Radio Białystok | Wiadomości | Piknik Rodzinny na dziedzińcu Pałacu Branickich w Białymstoku
Piknik Rodzinny, który jest alternatywą dla Marszu Równości rozpoczął się w sobotę (20.07) po południu na dziedzińcu Pałacu Branickich w Białymstoku. Tuż przed jego rozpoczęciem ulicami Białegostoku przeszedł marsz przeciw ideologii LGBT.
W Białymstoku osoby przeciwne Marszowi Równości i ideologii LGBT przeszły ulicą Lipową do Bazyliki Mniejszej pw. św. Rocha. Marszałek województwa podlaskiego Artur Kosicki powiedział, że to marsz pokojowy. Uczestniczący w marszu idąc modlili się i śpiewali pieśni religijne.

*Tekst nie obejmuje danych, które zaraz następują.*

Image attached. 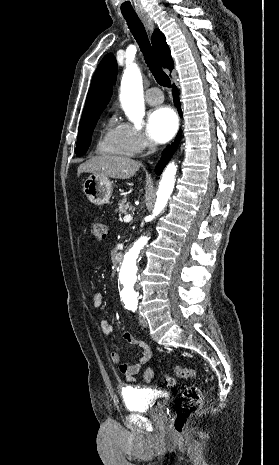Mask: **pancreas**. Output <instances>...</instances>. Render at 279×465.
I'll return each instance as SVG.
<instances>
[{
    "mask_svg": "<svg viewBox=\"0 0 279 465\" xmlns=\"http://www.w3.org/2000/svg\"><path fill=\"white\" fill-rule=\"evenodd\" d=\"M131 209L132 206L130 205V203L126 202V200L124 199L118 203V208L115 211L118 212L119 216H121L122 214H126Z\"/></svg>",
    "mask_w": 279,
    "mask_h": 465,
    "instance_id": "pancreas-1",
    "label": "pancreas"
}]
</instances>
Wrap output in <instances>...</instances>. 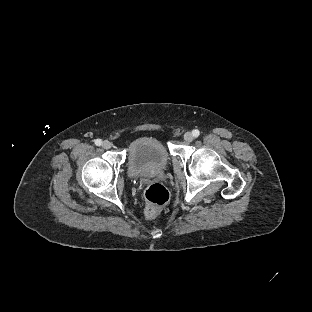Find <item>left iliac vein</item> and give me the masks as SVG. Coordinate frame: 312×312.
Listing matches in <instances>:
<instances>
[{
  "mask_svg": "<svg viewBox=\"0 0 312 312\" xmlns=\"http://www.w3.org/2000/svg\"><path fill=\"white\" fill-rule=\"evenodd\" d=\"M184 139L187 141V142H190L194 139V136L191 132H186L184 134Z\"/></svg>",
  "mask_w": 312,
  "mask_h": 312,
  "instance_id": "1",
  "label": "left iliac vein"
}]
</instances>
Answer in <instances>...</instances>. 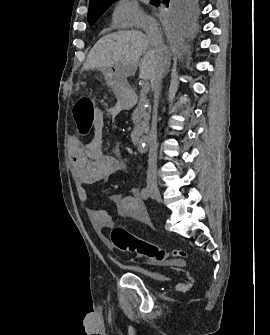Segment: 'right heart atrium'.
Wrapping results in <instances>:
<instances>
[{
    "label": "right heart atrium",
    "mask_w": 270,
    "mask_h": 335,
    "mask_svg": "<svg viewBox=\"0 0 270 335\" xmlns=\"http://www.w3.org/2000/svg\"><path fill=\"white\" fill-rule=\"evenodd\" d=\"M114 22L119 28H137L140 25H158L138 5L136 0H118L113 12Z\"/></svg>",
    "instance_id": "right-heart-atrium-1"
}]
</instances>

Publiczny różaniec przy katedrze w #Bialystok. Obok trwa #MarszRownosci
— Radio Białystok (@radiobialystok) 20 lipca 2019
pic.twitter.com/OVpD18iy7v
Protestujący nieśli przed sobą transparent: "Mama i tata największym skarbem świata" oraz "Rodzina Bogiem silna, jest siłą człowieka i całego narodu". Kiedy dotarli pod Bazylikę Mniejszą odmówili "publiczny różaniec, czyli zadośćuczynienie Bogu i Matce Najświętszej za grzech sodomii".
W tym czasie na dziedzińcu Pałacu Branickich rozpoczął się Piknik Rodzinny zorganizowany przez Urząd Marszałkowski w Białymstoku. - Ten piknik to dobry czas, żeby dziś w sobotę spędzić popołudnie w gronie rodzinnym, żeby rodzice z dziećmi dobrze się bawili - powiedział Artur Kosicki.

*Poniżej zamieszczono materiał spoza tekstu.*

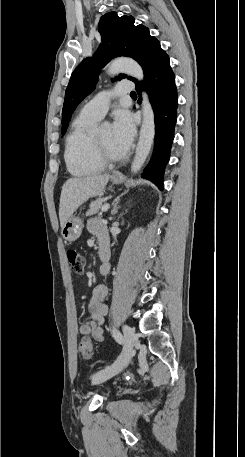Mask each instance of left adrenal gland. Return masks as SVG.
<instances>
[{"label": "left adrenal gland", "mask_w": 245, "mask_h": 457, "mask_svg": "<svg viewBox=\"0 0 245 457\" xmlns=\"http://www.w3.org/2000/svg\"><path fill=\"white\" fill-rule=\"evenodd\" d=\"M119 200H120V198H115V200H113V202H112L113 208L111 210V214H116V212H118V208H120V206H118Z\"/></svg>", "instance_id": "1"}]
</instances>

Przy katedrze w #Białystok trwają publiczne modlitwy pic.twitter.com/nIZZ40CBDd
— Radio Białystok (@radiobialystok) 20 lipca 2019
Koncerty, zabawy i atrakcje dla dzieci
W ramach pikniku przygotowano, m.in. koncerty, zabawy i atrakcje dla dzieci, miasteczko ruchu drogowego, sprzęt wojskowy i policyjny, a patronatem honorowym wydarzenie objęli metropolita białostocki abp Tadeusz Wojda oraz prawosławny ordynariusz diecezji białostocko-gdańskiej abp Jakub.
Cieszę się, że dużo mieszkańców tutaj przyszło i cały czas przychodzi. Takich pikników powinno być coraz więcej. Powinniśmy propagować ideę rodziny, która jest zakorzeniona u nas od pokoleń, o której mowa w przepisach Konstytucji
- powiedział marszałek woj. podlaskiego.
Dodał, że wyznaje wartości chrześcijańskie. - Nie mam wątpliwości co jest rodziną, co składa się na rodzinę, jak ona powinna wyglądać, ale szanuję wszelkie mniejszości, tylko uważam, że nie ma sensu się z tym obnosić - mówił marszałek.
O Marszu Równości - Artur Kosicki powiedział - że jest niepotrzebny. - On budzi niepotrzebne emocje. Jeżeli gdzieś mamy o tym rozmawiać, czy się chce o tym rozmawiać, to powinniśmy to robić w innym miejscu - tłumaczył Artur Kosicki.
Według marszałka na Podlasiu nie ma problemu z tolerancją. - Są tutaj katolicy, są prawosławni, są Tatarzy. Pokazujemy, że jesteśmy wobec wszystkich tolerancyjni - przekonywał Artur Kosicki.